Why I Love Astronomy

The surface of a fictional planet orbiting Proxima Centauri, the nearest star to our sun. This appeared in “The New Challenge of the Stars”. Notable here is the Cassiopeia “W” on the right with an extra star, that star being our own sun.

Most of my childhood was spent in the seventies. Technology was still very new at best and I was just beginning to wonder about the heavens. What’s it like? How many stars  are up there? Here, in his own words, US resident John Kinane tells his story: The spectacular images produced by the Hubble Space Telescope and even by amateurs today were not remotely possible yet. The imaginations of space artists were in full control of any astronomical visions of that time. The visions they produced were enough for me to feel hooked at a very young age.

Orion Star Trails

This is a picture of the constellation Orion. The trails are acheived but leaving a camera lens open while the stars move across the sky then following them at the end of the exposure. This picture was also the cover image on “Sky and Telescope” in March, 1948

Astronomy back then was for scientists and wealthy geeks that could afford the astronomical prices of equipment.

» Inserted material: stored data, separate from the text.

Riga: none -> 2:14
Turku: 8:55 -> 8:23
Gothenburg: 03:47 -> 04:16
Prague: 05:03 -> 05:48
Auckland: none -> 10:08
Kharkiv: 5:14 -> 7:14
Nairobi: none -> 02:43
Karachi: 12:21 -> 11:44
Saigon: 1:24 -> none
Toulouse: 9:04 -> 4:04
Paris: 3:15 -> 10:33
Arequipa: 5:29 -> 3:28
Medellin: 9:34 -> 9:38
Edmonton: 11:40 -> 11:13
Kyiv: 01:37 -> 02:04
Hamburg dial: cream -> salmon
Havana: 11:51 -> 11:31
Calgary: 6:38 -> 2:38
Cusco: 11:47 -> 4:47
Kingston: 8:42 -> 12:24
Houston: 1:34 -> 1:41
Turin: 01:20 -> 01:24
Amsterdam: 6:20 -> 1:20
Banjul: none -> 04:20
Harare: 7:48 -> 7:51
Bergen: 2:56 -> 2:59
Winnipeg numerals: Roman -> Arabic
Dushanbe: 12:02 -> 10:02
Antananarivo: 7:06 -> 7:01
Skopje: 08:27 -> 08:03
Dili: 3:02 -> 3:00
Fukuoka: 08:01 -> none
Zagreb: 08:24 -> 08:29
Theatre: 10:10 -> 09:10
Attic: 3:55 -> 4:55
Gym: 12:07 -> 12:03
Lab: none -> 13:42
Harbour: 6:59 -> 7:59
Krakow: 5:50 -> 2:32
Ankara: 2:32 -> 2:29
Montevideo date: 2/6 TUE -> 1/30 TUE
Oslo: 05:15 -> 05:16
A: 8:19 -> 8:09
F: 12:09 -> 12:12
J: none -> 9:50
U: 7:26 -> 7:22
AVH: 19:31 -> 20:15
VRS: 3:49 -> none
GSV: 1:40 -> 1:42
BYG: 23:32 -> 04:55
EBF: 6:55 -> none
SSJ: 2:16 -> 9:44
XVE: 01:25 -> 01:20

Being neither I still managed to develop an interest. My first astronomy book was The Sky Observer’s Handbook. This book has been produced since the 1950′s.

It has changed very little since then. Only the charts have been updated. Today it has somewhat of a cult following in the amateur astronomer community. While I was fascinated with this book it was not the one that sold me on this life long love. The book that did that was “The New Challenge of the Stars” by Patrick Moore and David Hardy.

I was obsessed with this book in middle school. It opened up a world for me that I cannot explain in words. It didn’t just show star charts or pictures of stars. It showed full two page spreads of what it would look like to stand on the surface of another world. Many science fiction shows of the time tried to do this with laughable results.

These pictures were true scientific visions that changed my thinking completely. They introduced the idea that these places were real and the universe was full of them with countless variations.

A couple years later I was given my first telescope for my fifteenth birthday. The first object I ever saw in a telescope was Jupiter. Seeing it’s moons and colors jump out at me was stunning. The idea that this place and many others were in the night sky every night amazed me. The second object I pointed at was Saturn. Rings as real my own hand in front of me.

I remember being confused that so many people had no idea that all of this was right above their heads and seemed not to care. I tried a couple times to image the stars with an old “Brownie” camera because it was possible to open it’s lens for a time exposure. I was not successful unfortunately. Still, the fascination was fed by the trying.

A year later I began subscribing to Astronomy Magazine. It published images that I had never seen before and were only then recently possible. It also made me aware that there was an entire amateur community I was completely unaware of. I would also be remiss if I did not mention Carl Sagan‘s Cosmos and Contact.

Ice Cave on Pluto

A view from an ice cave on Pluto looking back at our sun by David Hardy. Appeared in “The New Challenge of the Stars”

Both extremely influential for me and other countless millions.

Astronomy is more to me than a science or a fascination with pretty pictures. It is a culmination of everything that matters to the human race. Beauty, hope, adventure, excitement, danger, power, the need to explore, the need to know where we came from and where we are going, and, perhaps most importantly, to know the mind of God.

One can always look into the night sky and say with definitive certainty that the answers to everything are out there. Answers of which I would be privileged to know even a minute fraction.

I did not pursue astronomy as a vocation. At that critical time after high school I did not possess the math skills necessary to be taken seriously by any institution of higher learning. There were many reasons for this but none seem to matter anymore. I held on to my interest and still do.

I still find time to “look up” whenever I can. Not a single one of those times do I not gaze and wonder and wish that I could stand upon one of the many worlds I have imagined and upon the countless worlds I have not.